Bilim adamları en az 2,5 milyar ABD doları olan 10 miligram anti-elektron üretmek istediğimizi söyledi. Mars'a gitmek isterseniz 10 milyar dolara mal olacağı tahmin ediliyor.
Finansman sorunu çözülse bile, bu anti-madde uzay aracının evrende istediği gibi dalgalanabileceği anlamına gelmez.

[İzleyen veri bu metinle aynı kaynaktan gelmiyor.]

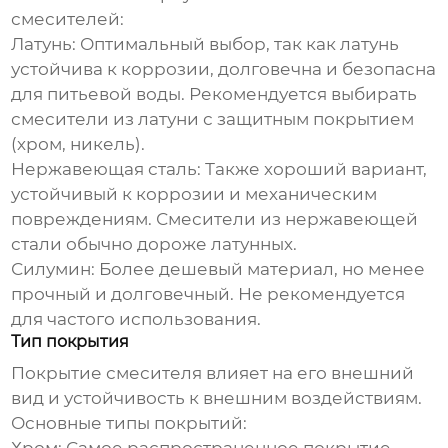
смесителей:
Латунь:
Оптимальный выбор, так как латунь
устойчива к коррозии, долговечна и безопасна
для питьевой воды. Рекомендуется выбирать
смесители из латуни с защитным покрытием
(хром, никель).
Нержавеющая сталь:
Также хороший вариант,
устойчивый к коррозии и механическим
повреждениям. Смесители из нержавеющей
стали обычно дороже латунных.
Силумин:
Более дешевый материал, но менее
прочный и долговечный. Не рекомендуется
для частого использования.
Тип покрытия
Покрытие смесителя влияет на его внешний
вид и устойчивость к внешним воздействиям.
Основные типы покрытий:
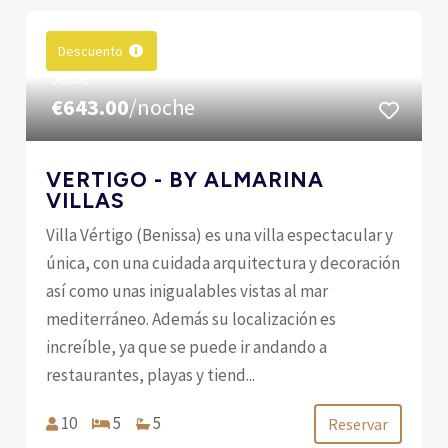
Descuento
DESDE
€643.00
/noche
VERTIGO - BY ALMARINA
VILLAS
Villa Vértigo (Benissa) es una villa espectacular y
única, con una cuidada arquitectura y decoración
así como unas inigualables vistas al mar
mediterráneo. Además su localización es
increíble, ya que se puede ir andando a
restaurantes, playas y tiend...
10
5
5
Reservar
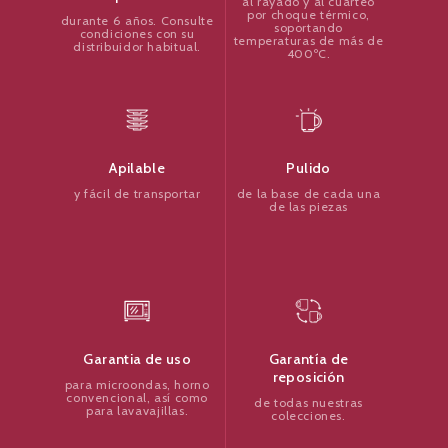
al rayado y al cuarteo
por choque térmico,
durante 6 años. Consulte
soportando
condiciones con su
temperaturas de más de
distribuidor habitual.
400ºC.
Pulido
Apilable
de la base de cada una
y fácil de transportar
de las piezas
Garantía de
Garantia de uso
reposición
para microondas, horno
convencional, así como
de todas nuestras
para lavavajillas.
colecciones.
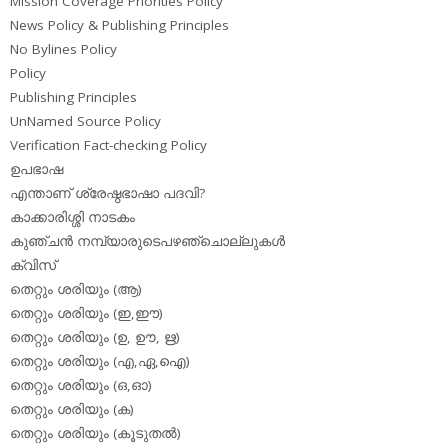
Mission Coverage Priorities Policy
News Policy & Publishing Principles
No Bylines Policy
Policy
Publishing Principles
UnNamed Source Policy
Verification Fact-checking Policy
ഉപഭാഷ
എന്താണ് ശ്രേഷ്ഠഭാഷാ പദവി?
കാക്കാരിശ്ശി നാടകം
കുഞ്ചന്‍ നമ്പ്യാരുടെപഴഞ്ചൊല്ലുകള്‍
ക്വിസ്
തെറ്റും ശരിയും (ആ)
തെറ്റും ശരിയും (ഇ,ഈ)
തെറ്റും ശരിയും (ഉ, ഊ, ഋ)
തെറ്റും ശരിയും (എ,ഏ,ഐ)
തെറ്റും ശരിയും (ഒ,ഓ)
തെറ്റും ശരിയും (ക)
തെറ്റും ശരിയും (കൂടുതല്‍)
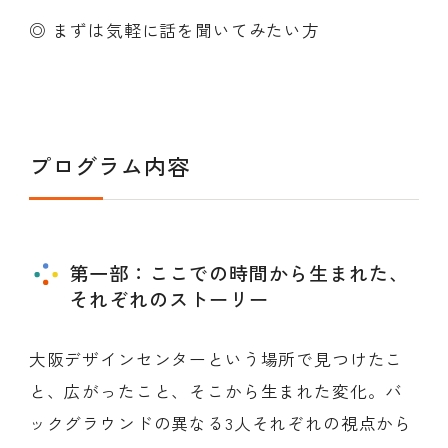
◎ まずは気軽に話を聞いてみたい方
プログラム内容
第一部：ここでの時間から生まれた、
それぞれのストーリー
大阪デザインセンターという場所で見つけたこ
と、広がったこと、そこから生まれた変化。バ
ックグラウンドの異なる3人それぞれの視点から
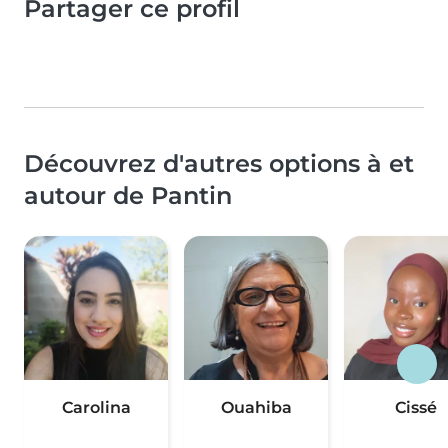
Partager ce profil
Découvrez d'autres options à et
autour de Pantin
Carolina
Ouahiba
Cissé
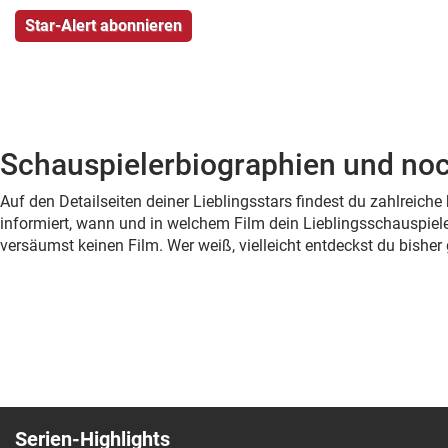
Schauspielerbiographien und noc
Auf den Detailseiten deiner Lieblingsstars findest du zahlreic
informiert, wann und in welchem Film dein Lieblingsschauspiele
versäumst keinen Film. Wer weiß, vielleicht entdeckst du bish
Serien-Highlights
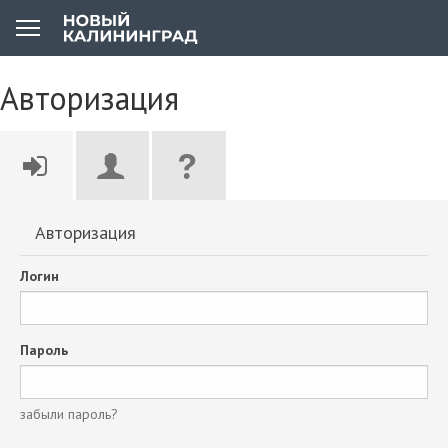
Авторизация
Авторизация
Логин
Пароль
забыли пароль?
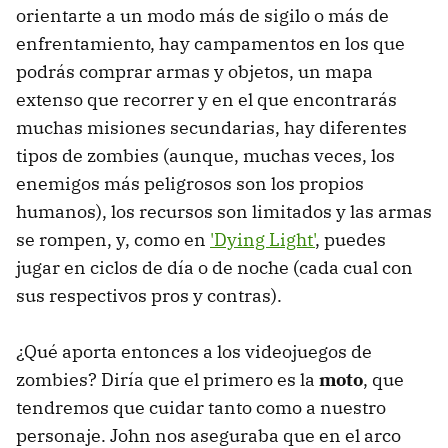
orientarte a un modo más de sigilo o más de
enfrentamiento, hay campamentos en los que
podrás comprar armas y objetos, un mapa
extenso que recorrer y en el que encontrarás
muchas misiones secundarias, hay diferentes
tipos de zombies (aunque, muchas veces, los
enemigos más peligrosos son los propios
humanos), los recursos son limitados y las armas
se rompen, y, como en
'Dying Light'
, puedes
jugar en ciclos de día o de noche (cada cual con
sus respectivos pros y contras).
¿Qué aporta entonces a los videojuegos de
zombies? Diría que el primero es la
moto
, que
tendremos que cuidar tanto como a nuestro
personaje. John nos aseguraba que en el arco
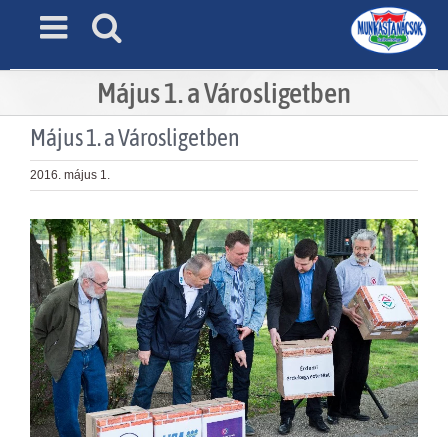
Skip
to
content
Május 1. a Városligetben
Május 1. a Városligetben
2016. május 1.
View
Larger
Image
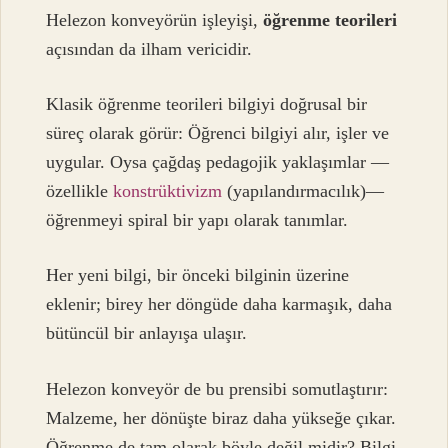
Helezon konveyörün işleyişi,
öğrenme teorileri
açısından da ilham vericidir.
Klasik öğrenme teorileri bilgiyi doğrusal bir
süreç olarak görür: Öğrenci bilgiyi alır, işler ve
uygular. Oysa çağdaş pedagojik yaklaşımlar —
özellikle
konstrüktivizm
(yapılandırmacılık)—
öğrenmeyi spiral bir yapı olarak tanımlar.
Her yeni bilgi, bir önceki bilginin üzerine
eklenir; birey her döngüde daha karmaşık, daha
bütüncül bir anlayışa ulaşır.
Helezon konveyör de bu prensibi somutlaştırır:
Malzeme, her dönüşte biraz daha yükseğe çıkar.
Öğrenme de tam olarak böyle değil midir? Bilgi,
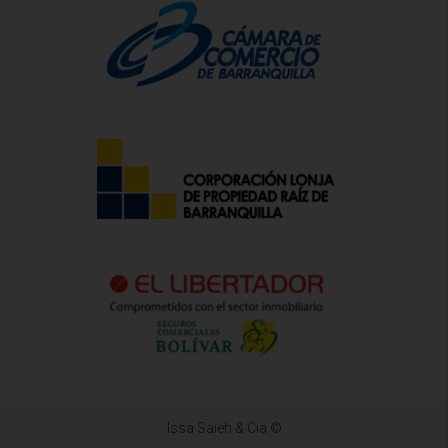
Issa Saieh & Cia ©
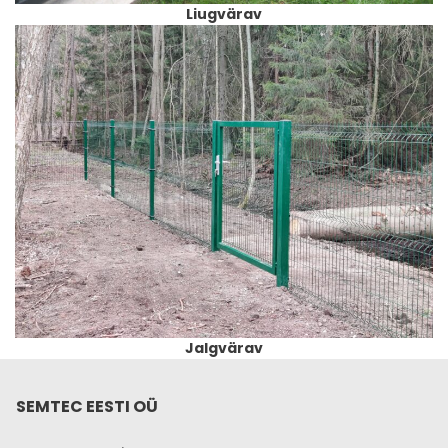
Liugvärav
Jalgvärav
SEMTEC EESTI OÜ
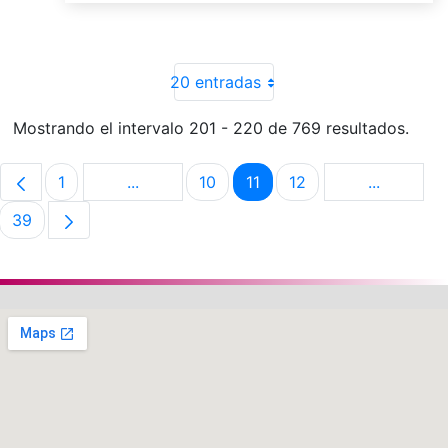
20 entradas
Mostrando el intervalo 201 - 220 de 769 resultados.
1
...
10
11
12
...
Página
Páginas intermedias Use TAB para despla
Página
Página
Página
Páginas i
39
Página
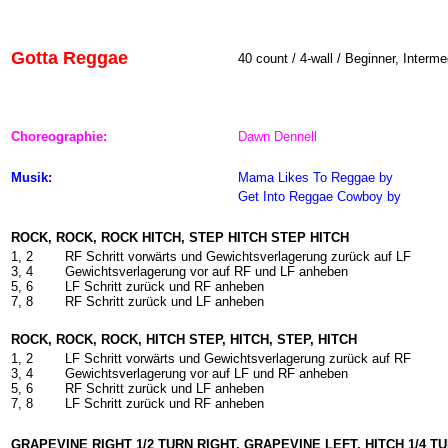
Gotta Reggae
40 count / 4-wall / Beginner, Interme
Choreographie:
Dawn Dennell
Musik:
Mama Likes To Reggae
by
Get Into Reggae Cowboy by
ROCK, ROCK, ROCK HITCH, STEP HITCH STEP HITCH
1, 2
RF Schritt vorwärts und Gewichtsverlagerung zurück auf LF
3, 4
Gewichtsverlagerung vor auf RF und LF anheben
5, 6
LF Schritt zurück und RF anheben
7, 8
RF Schritt zurück und LF
anheben
ROCK, ROCK, ROCK, HITCH STEP, HITCH, STEP, HITCH
1, 2
LF Schritt vorwärts und Gewichtsverlagerung zurück auf RF
3, 4
Gewichtsverlagerung vor auf LF und RF anheben
5, 6
RF Schritt zurück und LF anheben
7, 8
LF Schritt zurück und RF anheben
GRAPEVINE RIGHT 1/2 TURN RIGHT, GRAPEVINE LEFT, HITCH 1/4 T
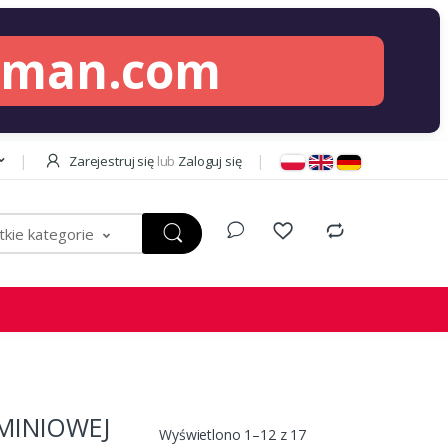
lman.com
Zarejestruj się
lub
Zaloguj się
kie kategorie
MINIOWEJ
Wyświetlono 1–12 z 17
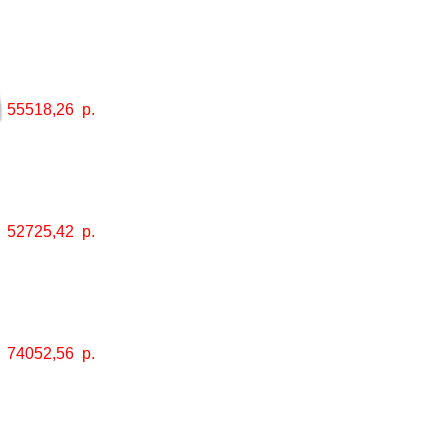
55518,26
р.
52725,42
р.
74052,56
р.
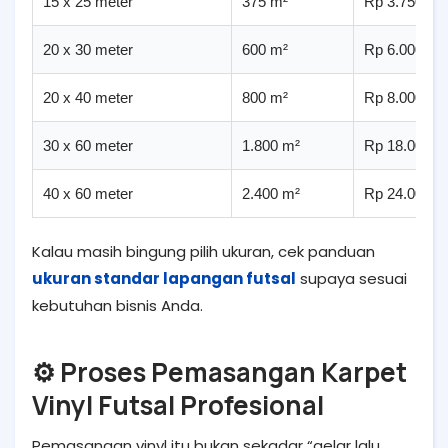
15 x 25 meter
375 m²
Rp 3.750.00
20 x 30 meter
600 m²
Rp 6.000.00
20 x 40 meter
800 m²
Rp 8.000.00
30 x 60 meter
1.800 m²
Rp 18.000.0
40 x 60 meter
2.400 m²
Rp 24.000.0
Kalau masih bingung pilih ukuran, cek panduan
ukuran standar lapangan futsal
supaya sesuai
kebutuhan bisnis Anda.
⚙️ Proses Pemasangan Karpet
Vinyl Futsal Profesional
Pemasangan vinyl itu bukan sekadar “gelar lalu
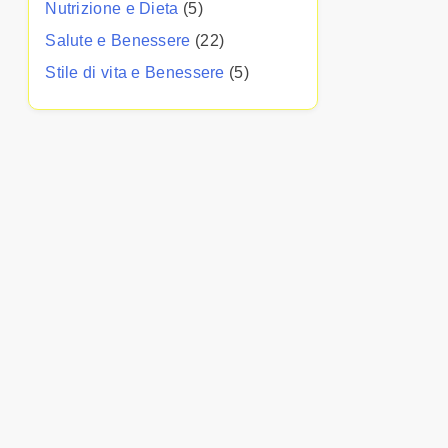
Nutrizione e Dieta
(5)
Salute e Benessere
(22)
Stile di vita e Benessere
(5)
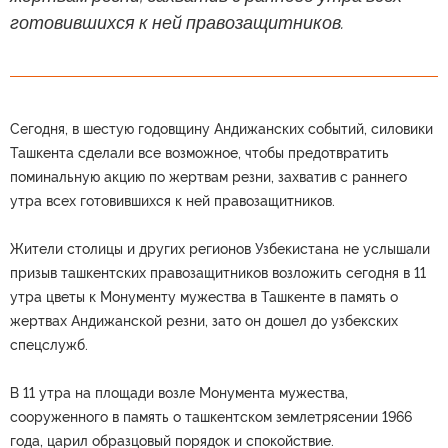
готовившихся к ней правозащитников.
Сегодня, в шестую годовщину Андижанских событий, силовики
Ташкента сделали все возможное, чтобы предотвратить
поминальную акцию по жертвам резни, захватив с раннего
утра всех готовившихся к ней правозащитников.
Жители столицы и других регионов Узбекистана не услышали
призыв ташкентских правозащитников возложить сегодня в 11
утра цветы к Монументу мужества в Ташкенте в память о
жертвах Андижанской резни, зато он дошел до узбекских
спецслужб.
В 11 утра на площади возле Монумента мужества,
сооруженного в память о ташкентском землетрясении 1966
года, царил образцовый порядок и спокойствие.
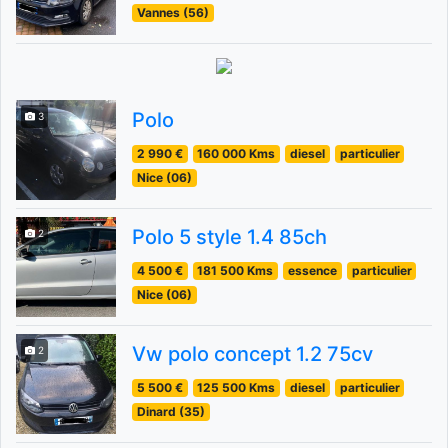
Vannes (56)
Polo
3
2 990 €
160 000 Kms
diesel
particulier
Nice (06)
Polo 5 style 1.4 85ch
2
4 500 €
181 500 Kms
essence
particulier
Nice (06)
Vw polo concept 1.2 75cv
2
5 500 €
125 500 Kms
diesel
particulier
Dinard (35)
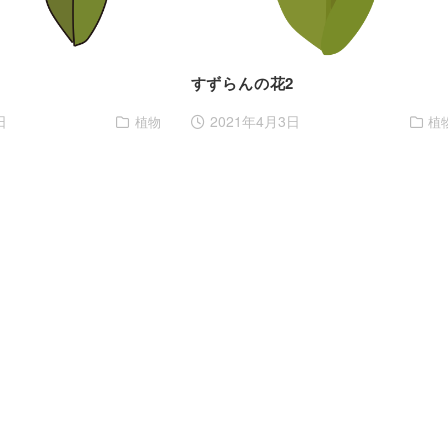
3
すずらんの花2
日
2021年4月3日
植物
植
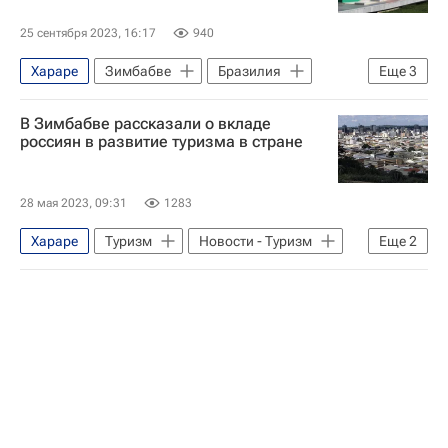
25 сентября 2023, 16:17
940
Хараре
Зимбабве
Бразилия
Еще
3
Новый банк развития
БРИКС
В Зимбабве рассказали о вкладе
В мире
россиян в развитие туризма в стране
28 мая 2023, 09:31
1283
Хараре
Туризм
Новости - Туризм
Еще
2
Зимбабве
Россия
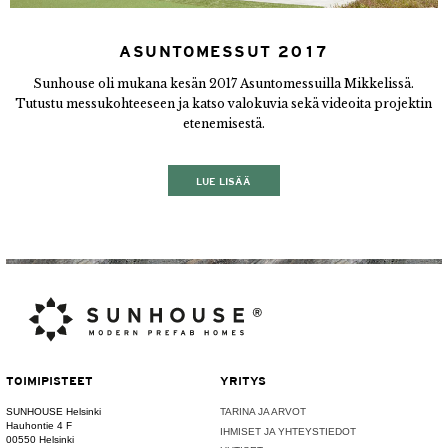
ASUNTOMESSUT 2017
Sunhouse oli mukana kesän 2017 Asuntomessuilla Mikkelissä.
Tutustu messukohteeseen ja katso valokuvia sekä videoita projektin
etenemisestä.
LUE LISÄÄ
TOIMIPISTEET
YRITYS
SUNHOUSE Helsinki
TARINA JA ARVOT
Hauhontie 4 F
IHMISET JA YHTEYSTIEDOT
00550 Helsinki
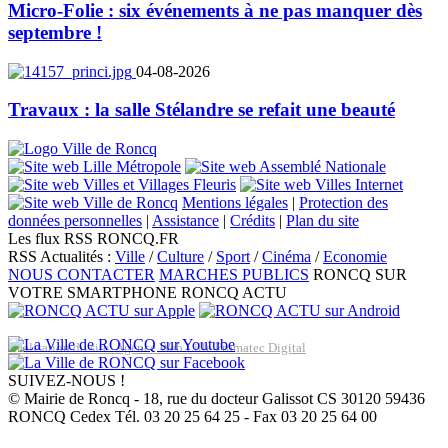
Micro-Folie : six événements à ne pas manquer dès
septembre !
04-08-2026
Travaux : la salle Stélandre se refait une beauté
Mentions légales
|
Protection des
données personnelles
|
Assistance
|
Crédits
|
Plan du site
Les flux RSS RONCQ.FR
RSS Actualités :
Ville
/
Culture
/
Sport
/
Cinéma
/
Economie
NOUS CONTACTER
MARCHES PUBLICS
RONCQ SUR
VOTRE SMARTPHONE
RONCQ ACTU
Réalisation du site: Agence Web Lille Promatec Digital
SUIVEZ-NOUS !
© Mairie de Roncq - 18, rue du docteur Galissot CS 30120 59436
RONCQ Cedex Tél. 03 20 25 64 25 - Fax 03 20 25 64 00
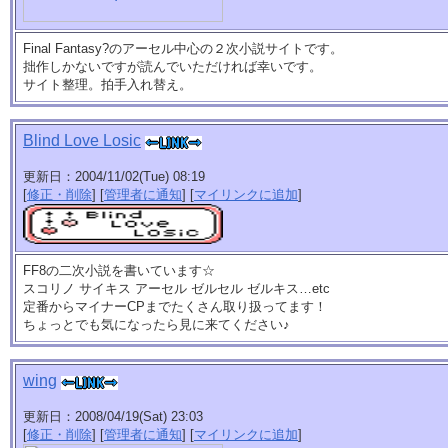
Final Fantasy?のアーセル中心の２次小説サイトです。
拙作しかないですが読んでいただければ幸いです。
サイト整理。拍手入れ替え。
Blind Love Losic
更新日：2004/11/02(Tue) 08:19
[
修正・削除
] [
管理者に通知
] [
マイリンクに追加
]
FF8の二次小説を書いています☆
スコリノ サイキス アーセル ゼルセル ゼルキス…etc
定番からマイナーCPまでたくさん取り扱ってます！
ちょっとでも気になったら見に来てください♪
wing
更新日：2008/04/19(Sat) 23:03
[
修正・削除
] [
管理者に通知
] [
マイリンクに追加
]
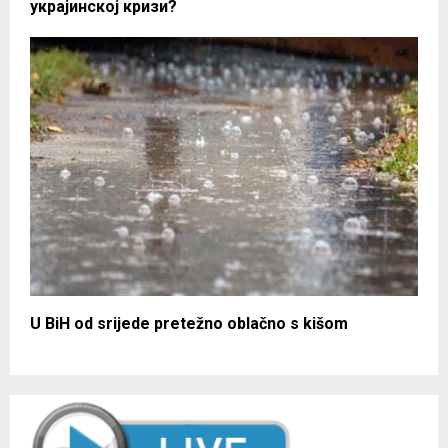
украјинској кризи?
U BiH od srijede pretežno oblačno s kišom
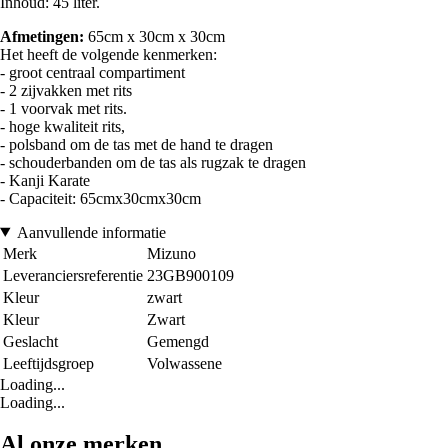
Inhoud: 45 liter.
Afmetingen:
65cm x 30cm x 30cm
Het heeft de volgende kenmerken:
- groot centraal compartiment
- 2 zijvakken met rits
- 1 voorvak met rits.
- hoge kwaliteit rits,
- polsband om de tas met de hand te dragen
- schouderbanden om de tas als rugzak te dragen
- Kanji Karate
- Capaciteit: 65cmx30cmx30cm
Aanvullende informatie
Merk
Mizuno
Leveranciersreferentie
23GB900109
Kleur
zwart
Kleur
Zwart
Geslacht
Gemengd
Leeftijdsgroep
Volwassene
Loading...
Loading...
Al onze merken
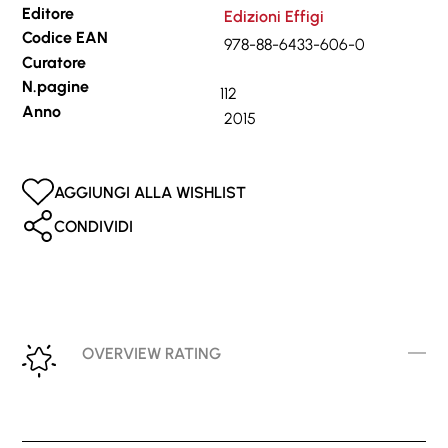
Editore
Edizioni Effigi
Codice EAN
978-88-6433-606-0
Curatore
N.pagine
112
Anno
2015
AGGIUNGI ALLA WISHLIST
CONDIVIDI
OVERVIEW RATING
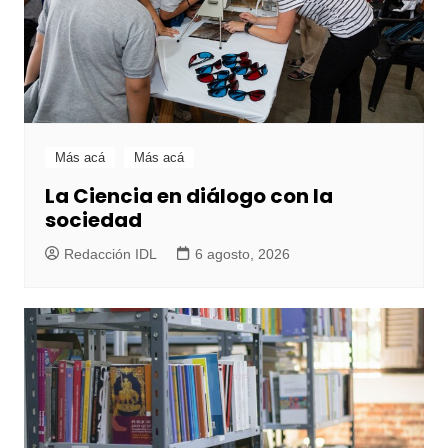
Más acá
Más acá
La Ciencia en diálogo con la
sociedad
Redacción IDL
6 agosto, 2026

Hız bu seviyeye yükseltildiğinde, genellikle dikkate alınması gerekmeyen birçok gelişmiş konu ortaya çıkacaktır. Öncelikle, eğer hız çok hızlıysa bilim adamlarının, görecelik etkisinin neden olduğu uzay aracının kütlesinin artması gibi konuları dikkate alması gerekiyor. İkincisi, evren küçük gök cisimleriyle doludur, bu nedenle uçağın yok olmasına neden olan çarpışmalara karşı dikkatli olun. Evrendeki küçük parçacıkların yüksek hızda sürtünmesi bile uçağın yıpranmasına neden olabilir. Dahası, uçak uzayın derinliklerine uçtuğunda, kozmik mikrodalga arka plan radyasyonu bile uzay aracının ömrünü etkileyebilir.
Bazı bilim adamları, antimadde uzay aracının 40-50 yıl içinde gerçeğe dönüşmesinin beklendiğini tahmin ediyor.
Bir süre yaşamaya çalışın ve bir ömür boyu çabalayın.Proxima yıldızının neye benzediğine ve bu üç gövdeli gezegende yaşam olup olmadığına bir bakalım!